Le gouvernement français a annoncé l’abaissement des limitations de vitesse de 90 à 80 km/h sur les routes secondaires dans le but de lutter contre la mortalité sur les routes. Mais cette mesure est-elle efficace ? 

Le gouvernement français a annoncé l’abaissement des limitations de vitesse de 90 à 80 km/h sur les routes secondaires. ©Gaizka Iroz
Le gouvernement français a annoncé l’abaissement des limitations de vitesse de 90 à 80 km/h sur les routes secondaires. ©Gaizka Iroz

"Si je tombe d’un immeuble, je préfère tomber du deuxième étage plutôt que du troisième". Jean-Marc Landarretxe, gérant de l’auto-école Mendiboure à Bayonne, a le sens de la métaphore.
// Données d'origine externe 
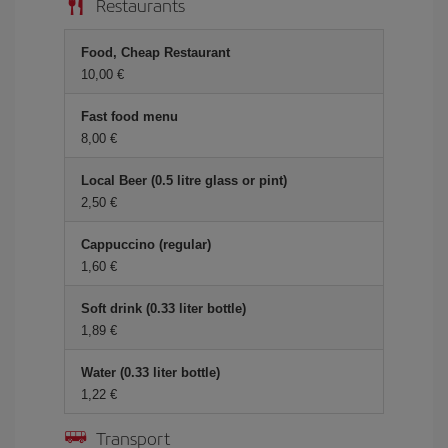
Restaurants
Food, Cheap Restaurant
10,00 €
Fast food menu
8,00 €
Local Beer (0.5 litre glass or pint)
2,50 €
Cappuccino (regular)
1,60 €
Soft drink (0.33 liter bottle)
1,89 €
Water (0.33 liter bottle)
1,22 €
Transport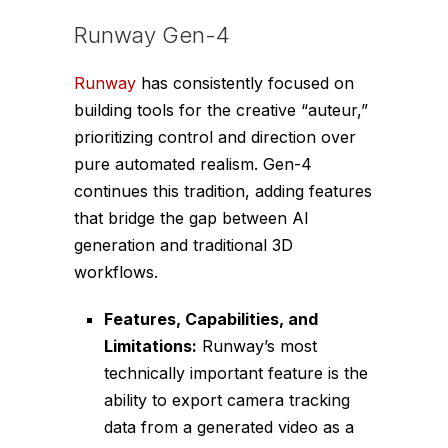
Runway Gen-4
Runway
has consistently focused on
building tools for the creative “auteur,”
prioritizing control and direction over
pure automated realism. Gen-4
continues this tradition, adding features
that bridge the gap between AI
generation and traditional 3D
workflows.
Features, Capabilities, and
Limitations:
Runway’s most
technically important feature is the
ability to export camera tracking
data from a generated video as a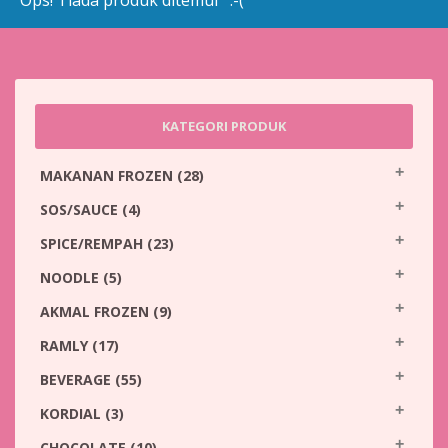
Ops! Tiada produk ditemui :-(
KATEGORI PRODUK
MAKANAN FROZEN
(28)
SOS/SAUCE
(4)
SPICE/REMPAH
(23)
NOODLE
(5)
AKMAL FROZEN
(9)
RAMLY
(17)
BEVERAGE
(55)
KORDIAL
(3)
CHOCOLATE
(10)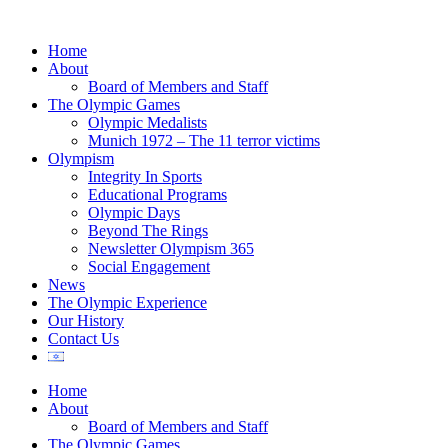
Home
About
Board of Members and Staff
The Olympic Games
Olympic Medalists
Munich 1972 – The 11 terror victims
Olympism
Integrity In Sports
Educational Programs
Olympic Days
Beyond The Rings
Newsletter Olympism 365
Social Engagement
News
The Olympic Experience
Our History
Contact Us
Home
About
Board of Members and Staff
The Olympic Games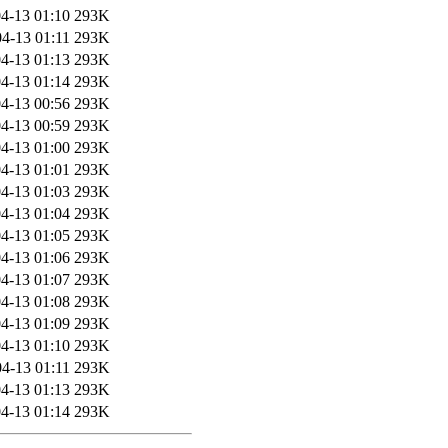
4-13 01:10
293K
4-13 01:11
293K
4-13 01:13
293K
4-13 01:14
293K
4-13 00:56
293K
4-13 00:59
293K
4-13 01:00
293K
4-13 01:01
293K
4-13 01:03
293K
4-13 01:04
293K
4-13 01:05
293K
4-13 01:06
293K
4-13 01:07
293K
4-13 01:08
293K
4-13 01:09
293K
4-13 01:10
293K
4-13 01:11
293K
4-13 01:13
293K
4-13 01:14
293K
Pour lui, pas question d’avoir une position tranchée sur la mesure gouvernementale, mais il veut apporter des éléments techniques au débat. Et dans sa pratique quotidienne de la route, il n’a pu que le constater : moins on roule vite, moins graves sont les accidents. "Lors d’un accident, avant le choc, les conducteurs ont eu le temps de freiner. Ce qui fait la gravité d’un accident, c’est la vitesse résiduelle, celle à laquelle vous roulez au moment du choc. Or, entre rouler à 90 ou à 80 km/h, la vitesse lors du choc peut être réduite du double au simple." 

Plusieurs facteurs expliquent cet état de fait, dont la distance de freinage : plus elle est réduite, moins vite vous arriverez sur l’obstacle susceptible de provoquer un accident. Et avec 10km/h de moins, la distance de freinage se réduit de 15 mètres. Autant d’éléments qui font que J-M Landarretxe se rangerait plutôt du côté des défenseurs de la mesure, même s’il comprend qu’elle soit impopulaire et ait du mal à passer auprès des automobilistes. "Je suis le premier à me dire que je vais mettre un peu plus de temps, mais il ne faut pas exagérer, toutes les études montrent que cette nouvelle limitation ne fait pas perdre beaucoup de temps."    

Max Brisson, sénateur des Pyrénées-Atlantiques, lui, s’interroge : il y a un mois de cela, il a envoyé une lettre avec 51 de ses collègues sénateurs au gouvernement. Son objet ? Demander les résultats de plusieurs expérimentations sur des tronçons de route où la vitesse a été abaissée de 90 à 80 km/h depuis deux ans. 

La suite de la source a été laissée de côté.